ABOUT THIS EXERCISE – Where "trong" appears in a line of the entries below, that line should be copied.

[AVAILABLE DATA Boundary: Start]

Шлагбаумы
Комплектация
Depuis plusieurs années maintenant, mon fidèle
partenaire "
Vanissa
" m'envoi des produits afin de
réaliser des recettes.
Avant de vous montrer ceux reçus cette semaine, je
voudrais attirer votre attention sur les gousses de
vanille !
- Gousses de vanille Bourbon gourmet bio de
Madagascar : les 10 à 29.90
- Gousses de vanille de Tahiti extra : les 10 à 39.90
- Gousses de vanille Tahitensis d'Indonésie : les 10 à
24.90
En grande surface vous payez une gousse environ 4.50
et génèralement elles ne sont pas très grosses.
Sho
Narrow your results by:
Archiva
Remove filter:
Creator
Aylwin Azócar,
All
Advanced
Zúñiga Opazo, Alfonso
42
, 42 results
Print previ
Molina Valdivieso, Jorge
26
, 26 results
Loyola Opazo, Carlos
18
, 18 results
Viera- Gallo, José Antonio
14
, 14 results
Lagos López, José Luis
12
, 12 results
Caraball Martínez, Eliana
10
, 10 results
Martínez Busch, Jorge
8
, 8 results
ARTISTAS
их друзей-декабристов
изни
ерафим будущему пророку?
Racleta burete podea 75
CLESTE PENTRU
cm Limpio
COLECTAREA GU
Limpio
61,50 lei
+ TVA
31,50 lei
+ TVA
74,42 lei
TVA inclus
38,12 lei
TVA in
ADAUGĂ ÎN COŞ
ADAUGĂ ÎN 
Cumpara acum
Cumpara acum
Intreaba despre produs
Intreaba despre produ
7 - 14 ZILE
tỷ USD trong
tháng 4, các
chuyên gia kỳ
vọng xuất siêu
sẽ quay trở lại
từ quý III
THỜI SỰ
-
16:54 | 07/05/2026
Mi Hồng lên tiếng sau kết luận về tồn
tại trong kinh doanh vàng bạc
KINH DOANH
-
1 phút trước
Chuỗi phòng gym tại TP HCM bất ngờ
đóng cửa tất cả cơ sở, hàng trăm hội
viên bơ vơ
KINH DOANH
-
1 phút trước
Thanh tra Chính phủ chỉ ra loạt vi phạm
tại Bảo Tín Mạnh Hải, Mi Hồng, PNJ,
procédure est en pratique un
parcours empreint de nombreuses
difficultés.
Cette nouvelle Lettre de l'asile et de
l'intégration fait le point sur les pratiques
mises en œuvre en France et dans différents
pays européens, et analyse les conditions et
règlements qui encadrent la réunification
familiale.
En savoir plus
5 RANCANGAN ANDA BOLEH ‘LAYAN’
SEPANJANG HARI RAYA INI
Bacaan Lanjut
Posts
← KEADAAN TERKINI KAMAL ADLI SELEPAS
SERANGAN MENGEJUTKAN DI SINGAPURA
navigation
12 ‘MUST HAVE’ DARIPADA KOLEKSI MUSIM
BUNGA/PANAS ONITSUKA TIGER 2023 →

[AVAILABLE DATA Boundary: End]

OUTPUT –
tỷ USD trong
tại trong kinh doanh vàng bạc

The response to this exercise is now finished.